## THE PROBLEM:
Where an image appears in the data, omit it and reproduce the rest exactly.

━━━━━ DATA EXTRACTS ━━━━━

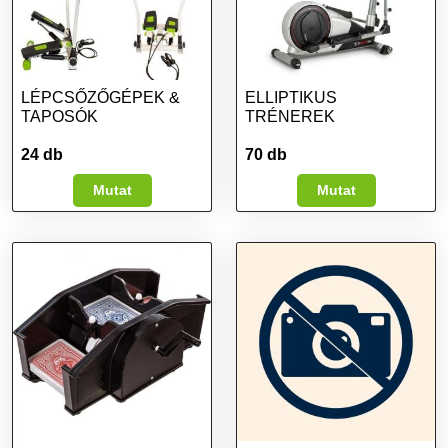
LÉPCSŐZŐGÉPEK &
ELLIPTIKUS
TAPOSÓK
TRÉNEREK
24 db
70 db
Mutat
Mutat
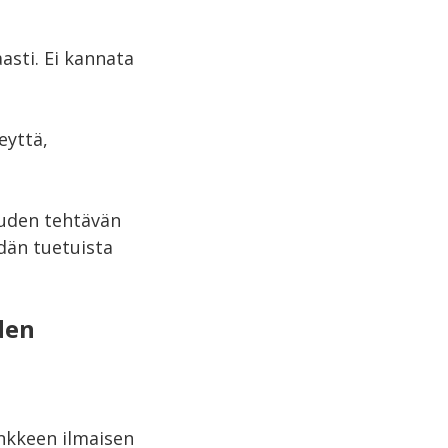
asti. Ei kannata
eyttä,
uuden tehtävän
dän tuetuista
den
nkkeen ilmaisen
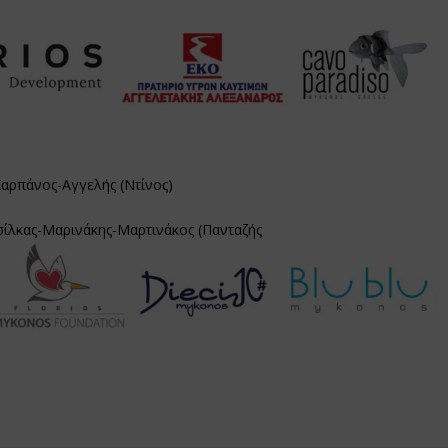
αρπάνος-Αγγελής (Ντίνος)
ίλκας-Μαρινάκης-Μαρτινάκος (Πανταζής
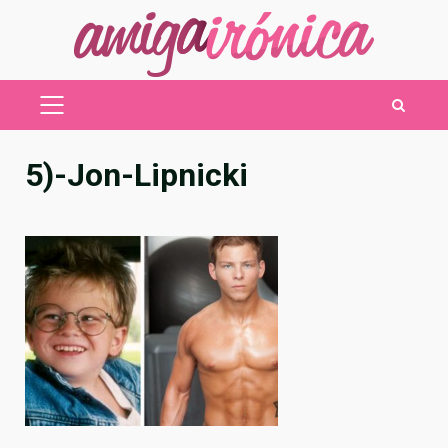
Saltar
al
contenido
MENÚ
PRINCIPAL
5)-Jon-Lipnicki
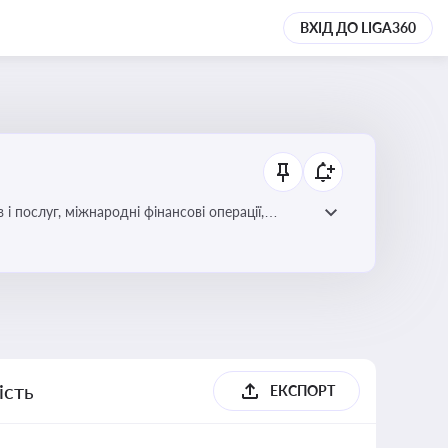
ВХІД ДО LIGA360
і послуг, міжнародні фінансові операції,
ість
ЕКСПОРТ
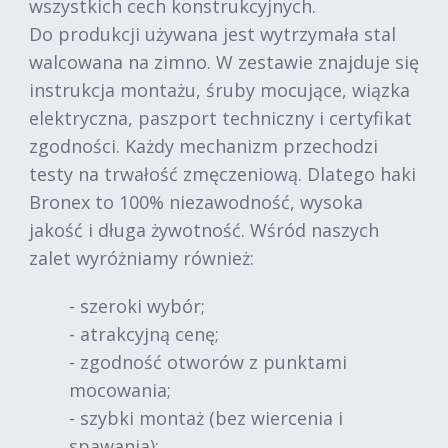
wszystkich cech konstrukcyjnych.
Do produkcji używana jest wytrzymała stal
walcowana na zimno. W zestawie znajduje się
instrukcja montażu, śruby mocujące, wiązka
elektryczna, paszport techniczny i certyfikat
zgodności. Każdy mechanizm przechodzi
testy na trwałość zmęczeniową. Dlatego haki
Bronex to 100% niezawodność, wysoka
jakość i długa żywotność. Wśród naszych
zalet wyróżniamy również:
- szeroki wybór;
- atrakcyjną cenę;
- zgodność otworów z punktami
mocowania;
- szybki montaż (bez wiercenia i
spawania);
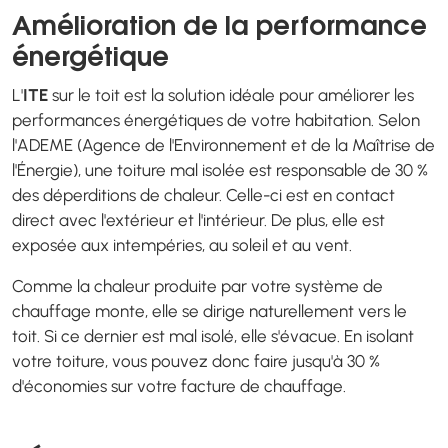
Amélioration de la performance
énergétique
L'
ITE
sur le toit est la solution idéale pour améliorer les
performances énergétiques de votre habitation. Selon
l'ADEME (Agence de l'Environnement et de la Maîtrise de
l'Énergie), une toiture mal isolée est responsable de 30 %
des déperditions de chaleur. Celle-ci est en contact
direct avec l'extérieur et l'intérieur. De plus, elle est
exposée aux intempéries, au soleil et au vent.
Comme la chaleur produite par votre système de
chauffage monte, elle se dirige naturellement vers le
toit. Si ce dernier est mal isolé, elle s'évacue. En isolant
votre toiture, vous pouvez donc faire jusqu'à 30 %
d'économies sur votre facture de chauffage.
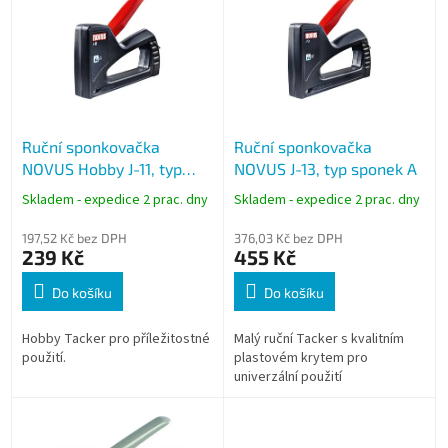
p
i
s
p
r
o
Ruční sponkovačka
Ruční sponkovačka
d
NOVUS Hobby J-11, typ
NOVUS J-13, typ sponek A
u
sponek A
k
Skladem - expedice 2 prac. dny
Skladem - expedice 2 prac. dny
t
ů
197,52 Kč bez DPH
376,03 Kč bez DPH
239 Kč
455 Kč
Do košíku
Do košíku
Hobby Tacker pro příležitostné
Malý ruční Tacker s kvalitním
použití.
plastovém krytem pro
univerzální použití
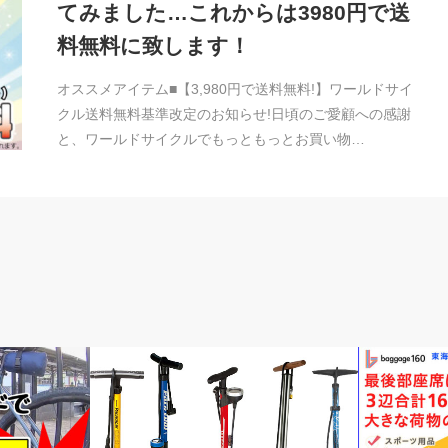
てみました…これからは3980円で送
料無料に致します！
オススメアイテム■【3,980円で送料無料!】ワールドサイ
クル送料無料基準改定のお知らせ!日頃のご愛顧への感謝
と、ワールドサイクルでもっともっとお買い物…
メンテナンス教室
輪行講座 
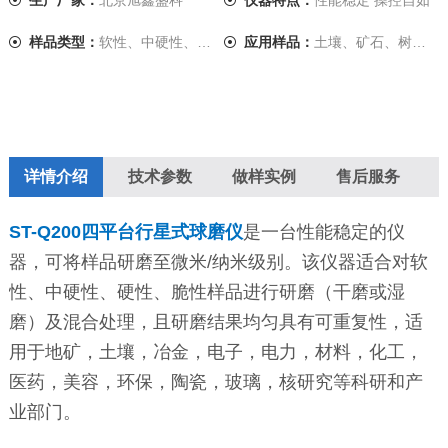
生产厂家：
北京旭鑫盛科
仪器特点：
性能稳定 操控自如
样品类型：
软性、中硬性、硬性、脆性
应用样品：
土壤、矿石、树脂、催化剂、胶体、化......
详情介绍
技术参数
做样实例
售后服务
ST-Q200四平台行星式球磨仪
是一台性能稳定的仪
器，可将样品研磨至微米/纳米级别。该仪器适合对软
性、中硬性、硬性、脆性样品进行研磨（干磨或湿
磨）及混合处理，且研磨结果均匀具有可重复性，适
用于地矿，土壤，冶金，电子，电力，材料，化工，
医药，美容，环保，陶瓷，玻璃，核研究等科研和产
业部门。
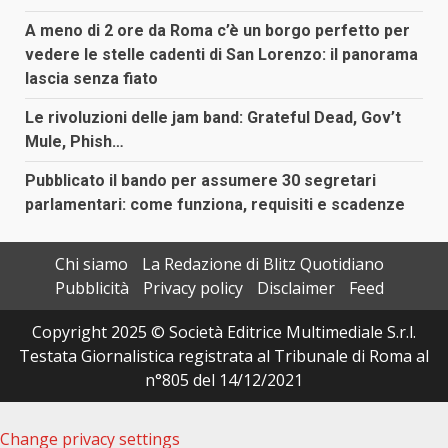
A meno di 2 ore da Roma c’è un borgo perfetto per
vedere le stelle cadenti di San Lorenzo: il panorama
lascia senza fiato
Le rivoluzioni delle jam band: Grateful Dead, Gov’t
Mule, Phish…
Pubblicato il bando per assumere 30 segretari
parlamentari: come funziona, requisiti e scadenze
Chi siamo
La Redazione di Blitz Quotidiano
Pubblicità
Privacy policy
Disclaimer
Feed
Copyright 2025 © Società Editrice Multimediale S.r.l.
Testata Giornalistica registrata al Tribunale di Roma al
n°805 del 14/12/2021
Change privacy settings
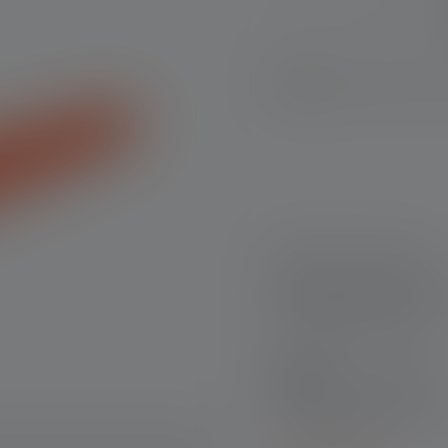
Disponible, déla
Livraison rapide
Retour gratuit sous
Paiement sécurisé
Sets de produits :
Découvrez nos sets excl
l'achat individuel !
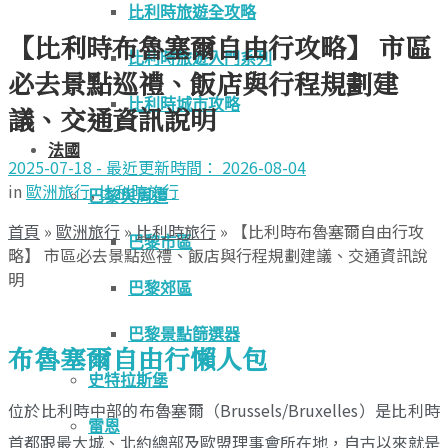
比利時旅遊全攻略
【比利時布魯塞爾自由行攻略】 市區
比利時旅遊入門系列
必去景點巡禮、飯店與行程規劃建
比利時城市攻略
議、交通資訊說明
法國
2025-07-18 - 最近更新時間： 2026-08-04
in
歐洲旅行
,
比利時旅行
巴黎與周遭
首頁
»
歐洲旅行
»
比利時旅行
»
【比利時布魯塞爾自由行攻
巴黎市區
略】 市區必去景點巡禮、飯店與行程規劃建議、交通資訊說
明
巴黎郊區
巴黎景點篩選器
布魯塞爾自由行懶人包
史特拉斯堡
位於比利時中部的布魯塞爾（Brussels/Bruxelles）是比利時
雷恩
首都跟最大城、北約總部及歐盟理事會所在地，自古以來就是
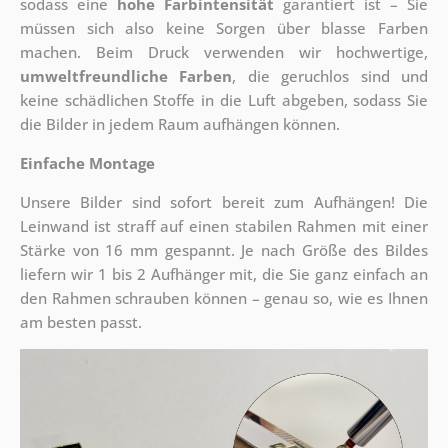
sodass eine
hohe Farbintensität
garantiert ist – Sie
müssen sich also keine Sorgen über blasse Farben
machen. Beim Druck verwenden wir hochwertige,
umweltfreundliche Farben
, die geruchlos sind und
keine schädlichen Stoffe in die Luft abgeben, sodass Sie
die Bilder in jedem Raum aufhängen können.
Einfache Montage
Unsere Bilder sind sofort bereit zum Aufhängen! Die
Leinwand ist straff auf einen stabilen Rahmen mit einer
Stärke von 16 mm gespannt. Je nach Größe des Bildes
liefern wir 1 bis 2 Aufhänger mit, die Sie ganz einfach an
den Rahmen schrauben können – genau so, wie es Ihnen
am besten passt.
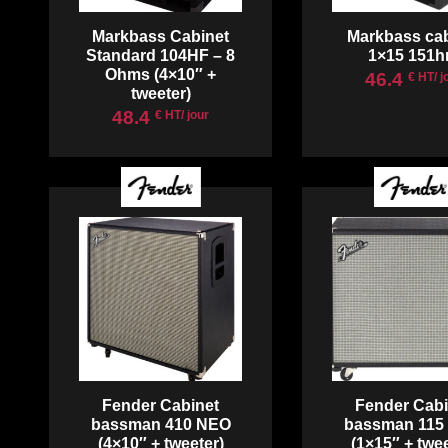
Markbass Cabinet
Markbass cab
Standard 104HF – 8
1×15 151h
Ohms (4×10″ +
46.4
€ HT/ j
tweeter)
48.4
€ HT/ jour
Fender Cabinet
Fender Cabi
bassman 410 NEO
bassman 115
(4×10″ + tweeter)
(1×15″ + twee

━━━━━

## ANSWER FOR THIS EXERCISE:
LÉPCSŐZŐGÉPEK &
ELLIPTIKUS
TAPOSÓK
TRÉNEREK
24 db
70 db
Mutat
Mutat
asti. Ei kannata
eyttä,
uuden tehtävän
dän tuetuista
den
nkkeen ilmaisen
αρπάνος-Αγγελής (Ντίνος)
ίλκας-Μαρινάκης-Μαρτινάκος (Πανταζής
Saltar
al
contenido
MENÚ
PRINCIPAL
5)-Jon-Lipnicki
ВХІД ДО LIGA360
і послуг, міжнародні фінансові операції,
ість
ЕКСПОРТ
wszystkich cech konstrukcyjnych.
Do produkcji używana jest wytrzymała stal
walcowana na zimno. W zestawie znajduje się
instrukcja montażu, śruby mocujące, wiązka
elektryczna, paszport techniczny i certyfikat
zgodności. Każdy mechanizm przechodzi
testy na trwałość zmęczeniową. Dlatego haki
Bronex to 100% niezawodność, wysoka
jakość i długa żywotność. Wśród naszych
zalet wyróżniamy również:
- szeroki wybór;
- atrakcyjną cenę;
- zgodność otworów z punktami
mocowania;
- szybki montaż (bez wiercenia i
spawania);
Amélioration de la performance
énergétique
L'
ITE
sur le toit est la solution idéale pour améliorer les
performances énergétiques de votre habitation. Selon
l'ADEME (Agence de l'Environnement et de la Maîtrise de
l'Énergie), une toiture mal isolée est responsable de 30 %
des déperditions de chaleur. Celle-ci est en contact
direct avec l'extérieur et l'intérieur. De plus, elle est
exposée aux intempéries, au soleil et au vent.
Comme la chaleur produite par votre système de
chauffage monte, elle se dirige naturellement vers le
toit. Si ce dernier est mal isolé, elle s'évacue. En isolant
votre toiture, vous pouvez donc faire jusqu'à 30 %
d'économies sur votre facture de chauffage.
p
i
s
p
r
o
Ruční sponkovačka
Ruční sponkovačka
d
NOVUS Hobby J-11, typ
NOVUS J-13, typ sponek A
u
sponek A
k
Skladem - expedice 2 prac. dny
Skladem - expedice 2 prac. dny
t
ů
197,52 Kč bez DPH
376,03 Kč bez DPH
239 Kč
455 Kč
Do košíku
Do košíku
Hobby Tacker pro příležitostné
Malý ruční Tacker s kvalitním
použití.
plastovém krytem pro
univerzální použití
てみました…これからは3980円で送
料無料に致します！
オススメアイテム■【3,980円で送料無料!】ワールドサイ
クル送料無料基準改定のお知らせ!日頃のご愛顧への感謝
と、ワールドサイクルでもっともっとお買い物…
メンテナンス教室
輪行講座 
生产厂家：
北京旭鑫盛科
仪器特点：
性能稳定 操控自如
样品类型：
软性、中硬性、硬性、脆性
应用样品：
土壤、矿石、树脂、催化剂、胶体、化......
详情介绍
技术参数
做样实例
售后服务
ST-Q200四平台行星式球磨仪
是一台性能稳定的仪
器，可将样品研磨至微米/纳米级别。该仪器适合对软
性、中硬性、硬性、脆性样品进行研磨（干磨或湿
磨）及混合处理，且研磨结果均匀具有可重复性，适
用于地矿，土壤，冶金，电子，电力，材料，化工，
医药，美容，环保，陶瓷，玻璃，核研究等科研和产
业部门。
A meno di 2 ore da Roma c’è un borgo perfetto per
vedere le stelle cadenti di San Lorenzo: il panorama
lascia senza fiato
Le rivoluzioni delle jam band: Grateful Dead, Gov’t
Mule, Phish…
Pubblicato il bando per assumere 30 segretari
parlamentari: come funziona, requisiti e scadenze
Chi siamo
La Redazione di Blitz Quotidiano
Pubblicità
Privacy policy
Disclaimer
Feed
Copyright 2025 © Società Editrice Multimediale S.r.l.
Testata Giornalistica registrata al Tribunale di Roma al
n°805 del 14/12/2021
Change privacy settings
Disponible, déla
Livraison rapide
Retour gratuit sous
Paiement sécurisé
Sets de produits :
Découvrez nos sets excl
l'achat individuel !
比利時旅遊全攻略
【比利時布魯塞爾自由行攻略】 市區
比利時旅遊入門系列
必去景點巡禮、飯店與行程規劃建
比利時城市攻略
議、交通資訊說明
法國
2025-07-18 - 最近更新時間： 2026-08-04
in
歐洲旅行
,
比利時旅行
巴黎與周遭
首頁
»
歐洲旅行
»
比利時旅行
»
【比利時布魯塞爾自由行攻
巴黎市區
略】 市區必去景點巡禮、飯店與行程規劃建議、交通資訊說
明
巴黎郊區
巴黎景點篩選器
布魯塞爾自由行懶人包
史特拉斯堡
位於比利時中部的布魯塞爾（Brussels/Bruxelles）是比利時
雷恩
首都跟最大城、北約總部及歐盟理事會所在地，自古以來就是
sodass eine
hohe Farbintensität
garantiert ist – Sie
müssen sich also keine Sorgen über blasse Farben
machen. Beim Druck verwenden wir hochwertige,
umweltfreundliche Farben
, die geruchlos sind und
keine schädlichen Stoffe in die Luft abgeben, sodass Sie
die Bilder in jedem Raum aufhängen können.
Einfache Montage
Unsere Bilder sind sofort bereit zum Aufhängen! Die
Leinwand ist straff auf einen stabilen Rahmen mit einer
Stärke von 16 mm gespannt. Je nach Größe des Bildes
liefern wir 1 bis 2 Aufhänger mit, die Sie ganz einfach an
den Rahmen schrauben können – genau so, wie es Ihnen
am besten passt.
Markbass Cabinet
Markbass cab
Standard 104HF – 8
1×15 151h
Ohms (4×10″ +
46.4
€ HT/ j
tweeter)
48.4
€ HT/ jour
Fender Cabinet
Fender Cabi
bassman 410 NEO
bassman 115
(4×10″ + tweeter)
(1×15″ + twee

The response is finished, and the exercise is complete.